Now once upon a time in the dry season, there was a village that was very far from the waterhole, where they went to get water for drinking, cooking, and washing.
One day, a girl was going from that village to draw water from the waterhole, when the rope holding her water pot broke, the pot fell to the ground, and broke into many pieces.
This was a terrible problem. “Oh, no! I must find a new pot,” she cried. She looked up. And there, hanging from a cloud, was a rope. She took hold of it, and pulled on it, but it didn’t fall into her hand, it hung there as if attached to something strong.
Since she didn’t know what else to do, she climbed up the rope. And in the sky, she found a ruined village. An old woman was sitting there, and asked what she wanted.
The girl told her story, and the old woman told her to keep walking in this sky land, and if an ant crawled up into her ear she must leave it alone, as the ant would tell her what to do.
She wasn’t sure how this was supposed to get her a pot, but she didn’t have any better ideas, so she kept walking. And pretty soon, an ant did crawl into her ear. The girl kept walking, and came to another village, where she heard the ant whisper to her to sit down at the entrance.
If she had come this far, she might as well do as she was directed and see what happened. So she sat down at the gate.
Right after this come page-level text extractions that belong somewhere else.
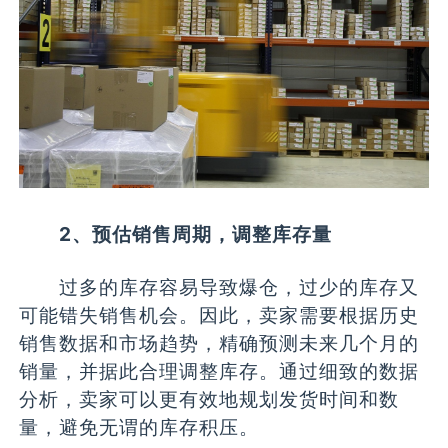
2、预估销售周期，调整库存量
过多的库存容易导致爆仓，过少的库存又
可能错失销售机会。因此，卖家需要根据历史
销售数据和市场趋势，精确预测未来几个月的
销量，并据此合理调整库存。通过细致的数据
分析，卖家可以更有效地规划发货时间和数
量，避免无谓的库存积压。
Some Elders came out in shining clothes and asked what she was doing there.
Well, she thought it would look silly to these shiny, important people if she told them she wanted a new pot, even though it WAS important to her. Thinking quickly, the girl said she had come to look for a baby. That SOUNDED serious and important.
When they heard this, the elders took her to a house, gave her a basket, and told her to collect some corn from the garden. The ant whispered that she should pull one cob at a time, and arrange it carefully in the basket. So she did.
The elders were pleased with her work, and told her to cook the corn. So she did, following the ant's instructions. Again, the elders were happy.
The next morning they showed her two babies, one wrapped in red cloth and one in white cloth. She was going to choose the one in the red clothes, when the ant told her to choose the one wrapped in white instead.
The elders gave her the baby, and as many cloths and beads as she could carry. It wasn’t a new pot, but it was something better. Her family welcomed her home with joy and greeted the new baby with delight.
Bad fortune broke her rope and her pot, but because she looked around for a solution (seeing the rope), was polite (to the old woman), willing to follow directions (from the ant), and willing to do what was asked of her (by the elders), good fortune brought her something better.